_Records for the task_:

========

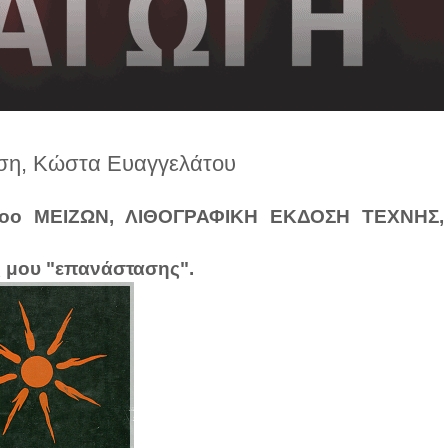
υση, Κώστα Ευαγγελάτου
οο ΜΕΙΖΩΝ, ΛΙΘΟΓΡΑΦΙΚΗ ΕΚΔΟΣΗ ΤΕΧΝΗΣ,
ς μου "επανάστασης".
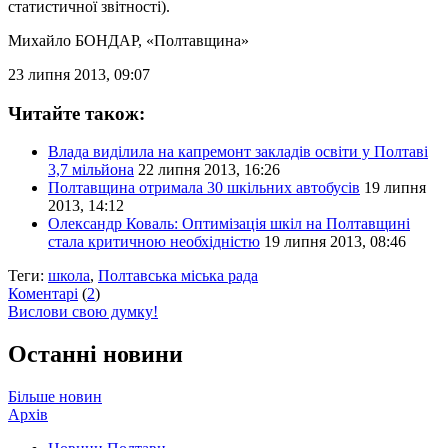
статистичної звітності).
Михайло БОНДАР
, «Полтавщина»
23 липня 2013, 09:07
Читайте також:
Влада виділила на капремонт закладів освіти у Полтаві
3,7 мільйона
22 липня 2013, 16:26
Полтавщина отримала 30 шкільних автобусів
19 липня
2013, 14:12
Олександр Коваль: Оптимізація шкіл на Полтавщині
стала критичною необхідністю
19 липня 2013, 08:46
Теги:
школа
,
Полтавська міська рада
Коментарі
(
2
)
Вислови свою думку!
Останні новини
Більше новин
Архів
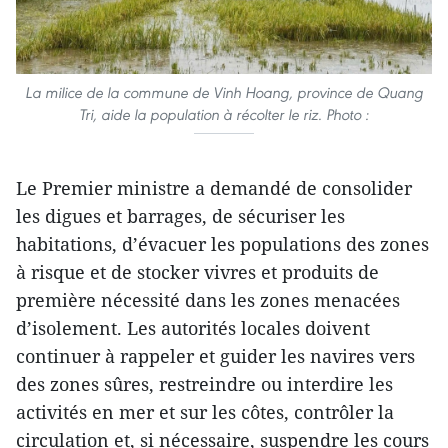
La milice de la commune de Vinh Hoang, province de Quang
Tri, aide la population à récolter le riz. Photo :
Le Premier ministre a demandé de consolider
les digues et barrages, de sécuriser les
habitations, d’évacuer les populations des zones
à risque et de stocker vivres et produits de
première nécessité dans les zones menacées
d’isolement. Les autorités locales doivent
continuer à rappeler et guider les navires vers
des zones sûres, restreindre ou interdire les
activités en mer et sur les côtes, contrôler la
circulation et, si nécessaire, suspendre les cours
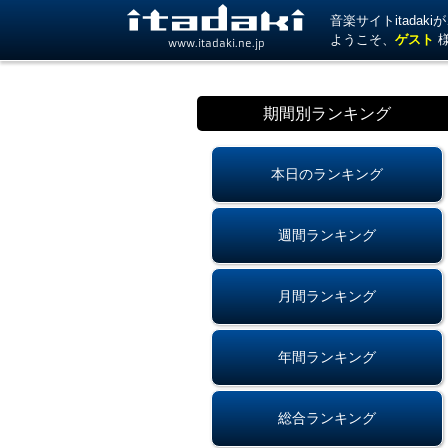
音楽サイトitada
ようこそ、
ゲスト
www.itadaki.ne.jp
期間別ランキング
本日のランキング
週間ランキング
月間ランキング
年間ランキング
総合ランキング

========

_Work instructions_: Return the stretch of data that begins with the line showing "22 липня 2013, 16:26" and goes on through the line showing "La milice de", exactly, with pictures removed.

_Completed exercise_:
22 липня 2013, 16:26
Полтавщина отримала 30 шкільних автобусів
19 липня
2013, 14:12
Олександр Коваль: Оптимізація шкіл на Полтавщині
стала критичною необхідністю
19 липня 2013, 08:46
Теги:
школа
,
Полтавська міська рада
Коментарі
(
2
)
Вислови свою думку!
Останні новини
Більше новин
Архів
La milice de la commune de Vinh Hoang, province de Quang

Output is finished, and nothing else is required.